Prices Soar For Gasoline, Food, Clothes, Housing

By Josh Resnek

The inflation blues are hitting home for all of us.

In 2020, the inflation rate was 1.2%.

This month, the inflation rate is at 8.56%. The highest inflation rate during modern time was in 1917 when it reached 19.66%. Inflation erodes our purchasing power. It erodes the value of our paper money.

Energy prices have soared.

They have increased 30.3%.

Gasoline prices have almost doubled.

Filling up our automobiles at more than $4.20 a gallon translate into more than $80 for a 20 gallon fill.

This compares to last year at this time when the same fill could have been done for half the price.

There seems to be no end in the rise right now – a terrifying reality.

Try to buy a new car. Prices are about 12% higher than sticker when you go to pay.

Because the Fed has raised interest rates, loans cost more than several months back.
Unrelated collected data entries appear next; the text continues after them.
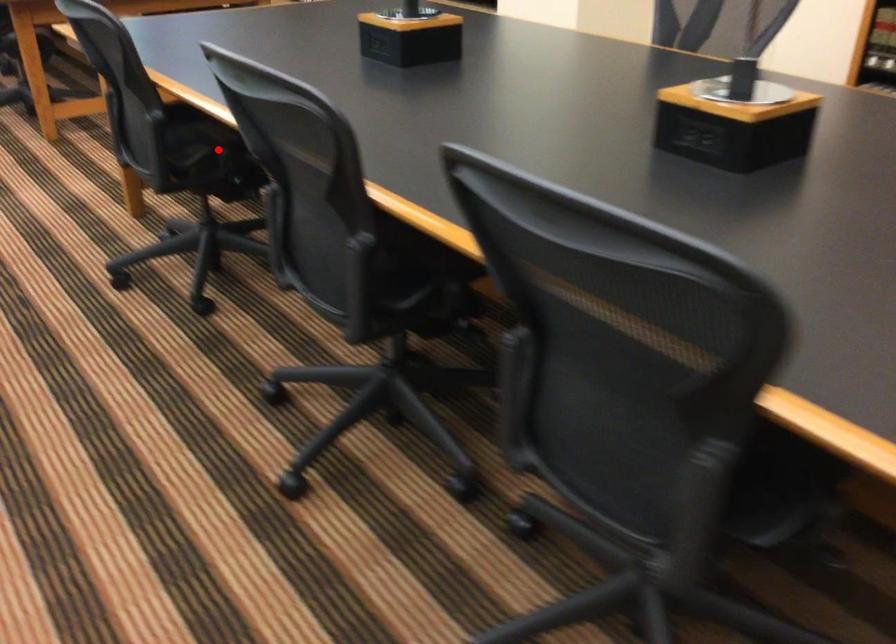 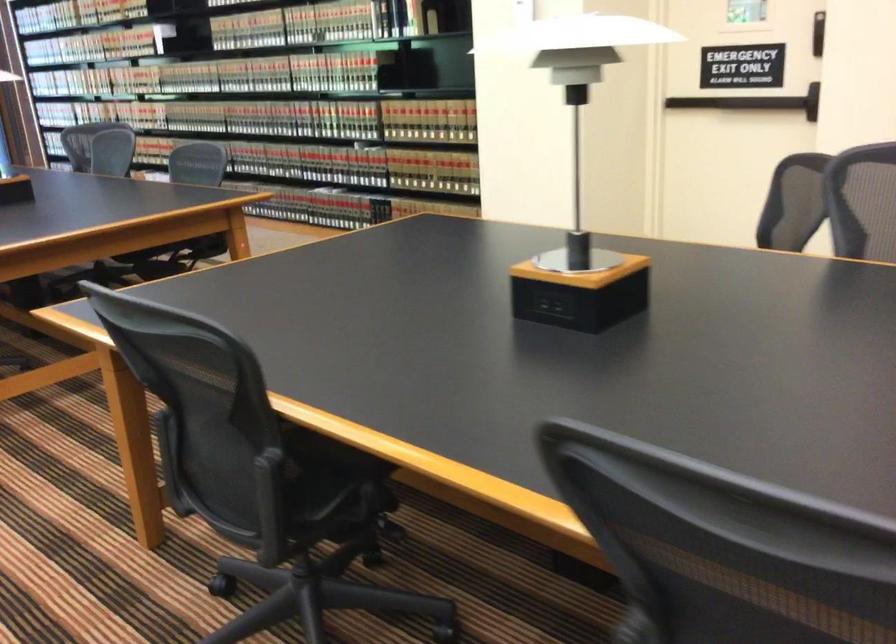 The point at the highlighted location is marked in the first image. Where is the corresponding point in the second image?

(336, 482) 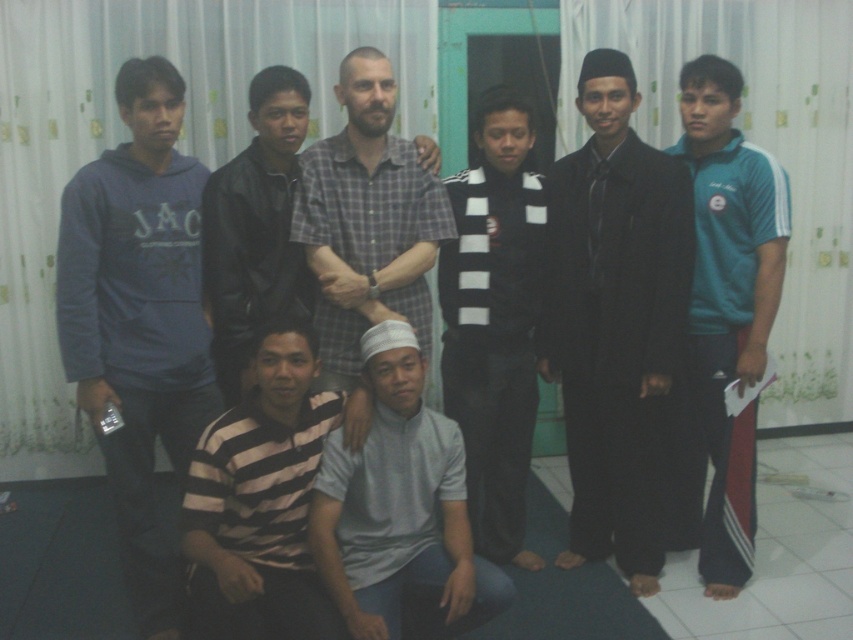 Question: Which object appears farthest from the camera in this image?

Choices:
 (A) black leather jacket at upper center
 (B) matte blue hoodie at left

Answer: (A)

Question: Which point is farther to the camera?

Choices:
 (A) matte blue hoodie at left
 (B) striped cotton shirt at lower center
 (C) black leather jacket at upper center
 (D) plaid cotton shirt at center

Answer: (C)

Question: Is matte blue hoodie at left bigger than black leather jacket at upper center?

Choices:
 (A) yes
 (B) no

Answer: (A)

Question: Can you confirm if matte blue hoodie at left is positioned above gray matte shirt at center?

Choices:
 (A) no
 (B) yes

Answer: (B)

Question: Considering the real-world distances, which object is closest to the black matte suit at center?

Choices:
 (A) black leather jacket at upper center
 (B) striped cotton shirt at lower center

Answer: (A)

Question: Does teal athletic wear at right appear on the left side of striped cotton shirt at lower center?

Choices:
 (A) no
 (B) yes

Answer: (A) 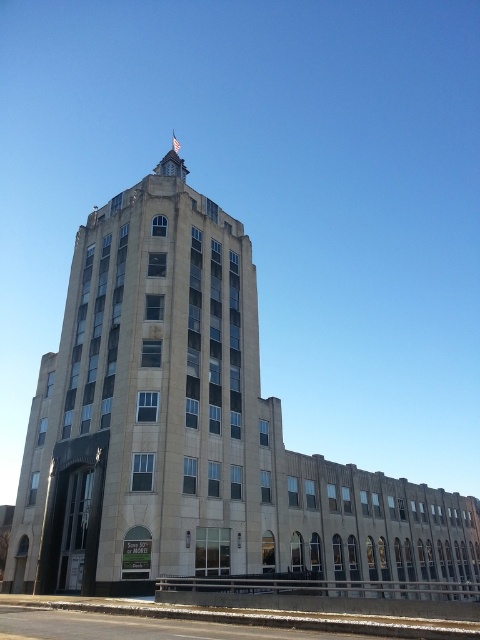 Question: Is beige stone tower at center wider than stained glass clock at upper center?

Choices:
 (A) no
 (B) yes

Answer: (B)

Question: Is beige stone tower at center wider than stained glass clock at upper center?

Choices:
 (A) yes
 (B) no

Answer: (A)

Question: Which of the following is the farthest from the observer?

Choices:
 (A) beige stone tower at center
 (B) stained glass clock at upper center

Answer: (B)

Question: Which object is closer to the camera taking this photo?

Choices:
 (A) stained glass clock at upper center
 (B) beige stone tower at center

Answer: (B)

Question: Is beige stone tower at center to the right of stained glass clock at upper center from the viewer's perspective?

Choices:
 (A) yes
 (B) no

Answer: (B)

Question: Among these objects, which one is farthest from the camera?

Choices:
 (A) stained glass clock at upper center
 (B) beige stone tower at center

Answer: (A)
Home values continue their inflationary rocket ship like behavior.

However, homes being worth so much and going higher in price from week to week makes it impossible for those who sell to buy another home.

We are all trapped in the inflationary cycle.

Food prices have soared. We all notice this when we go to the market.

Milk, bread, meat – nearly everything we buy to eat has risen in price.

Checking out is where this is noticed.

The average $50 purchase last month is now north of $62 – $63 dollars.

At the same time, our money is worth less because of the depreciation in the value of our paper money.

And now the stock market has done a bit of $7 trillion crash.

The New York Stock Exchange and the Nasdaq have tanked.

What does this translate into at a time when the cost for everything we purchase is soaring upward? The value of our portfolios, whatever we have, are heading in the other direction.

Portfolios for 401K’s and IRA accounts and for mutual funds and stocks have been driven down dramatically.

We are all worth less right now than we were a month ago – and the end of the downward spiral is nowhere in sight.

Nor is the upward cost for everything we use or buy.

This is not the end of the world.

What goes up must come down.

Eventually inflation will be tamed.

But this won’t be happening anytime soon.